Were it not Consistant with my duty to assign any reasons for this measure I should with pleasure omit doing so, because an exposure of even political depravity can never be agreeable to the philanthropist—again the character of our Territory must stand Committed in the degree in which it is Viewed through its Representatives, My remarks, therefore, shall be general—

That this body has been long enough in Session, to have Completed the proper and ordinary business of the Territory is a fact the Public here will pronounce; yet, does it remain undone and most of the time taken up in litigating subjects of no public utility, with which the Assembly have nothing to do, and such as are only Calculated to inflame the public mind and promote certain political & party purposes—nor is there a probability their attention will be otherwise directed.—To stand a Calm observer of so great a prostitution of the representative principle, and the rights of the people, that too at the public expence by a bare Majority artificially & corruptly raised, which possessing a power to permit such an abuse of the rights of the people, was more than I could reconile to My sense of official duty, and the prosperity of a country I have much at heart—Neither can I Consistantly permit a set of men to retain their political existence who so little regard the public interest as this majority do—and it might have been much more criminal to hand them over to my successor, who must permit the public to experience their evil doing for some time & until he could become personally acquainted with their conduct & motives, before he could with propriety apply the proper correction—

I have therefore, under the most thorough conviction of rendering an important public good to my Country, determined on a dissolution of this body—This being done my successor will meet a free & full suffarage of the people, unbiased by the various motives and dispositions which influenced the elections of characters composing the present Assembly, this measure becomes the more proper, in proportion as the elections will now take place on an increased representation which the census now taken will authorise and without reference to the acts of four years administration and the combined exertions of the disappointed candidates for office & those dismissed by this or the general government.
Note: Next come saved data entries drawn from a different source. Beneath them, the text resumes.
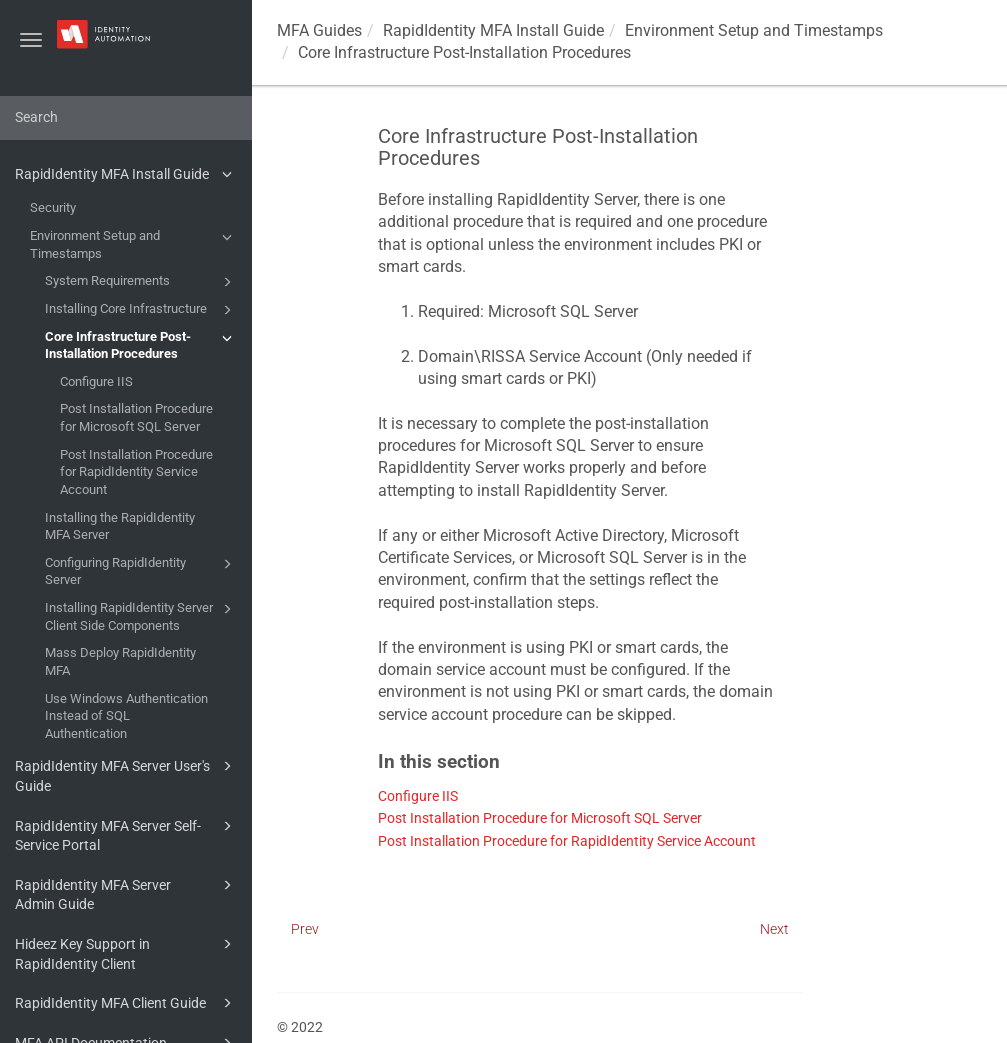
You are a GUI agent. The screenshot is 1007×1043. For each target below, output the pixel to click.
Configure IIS (96, 381)
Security (53, 207)
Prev (305, 929)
I know, Sir, this act will be called by some Tyranical and perhaps a sporting with the rights of the people—No so—no man is more disposed to respect the rights of the people constitutionally than myself, and none more determined to exercise them, when necessary, by delegation:--Although I have never been an admirer of Territorial governments, that will not produce in me a pusilanimous administration of them.—

Having given timely notice of my determination of retiring from office at this time, and it being no longer consistant with my private interest to continue, and having been informed that arrangements have been made for a successor; I hope it will not be considered an abandonment of the public interest to withdraw from an office which creates an expenditure more than double the amount of salary—

Permit me to express my high sense of gratitude for the many proofs of Confidence shown toward me, and particularly of sorrow by the President at my resignation I am with great respect & consideration yr.

Robert Williams

Printed Source--Clarence Edwin Carter et al., eds. The Territorial Papers of the United States. 27 vols. (Washington, D.C., 1934-69).: Volume V: The Territory of Mississippi, 1798-1817.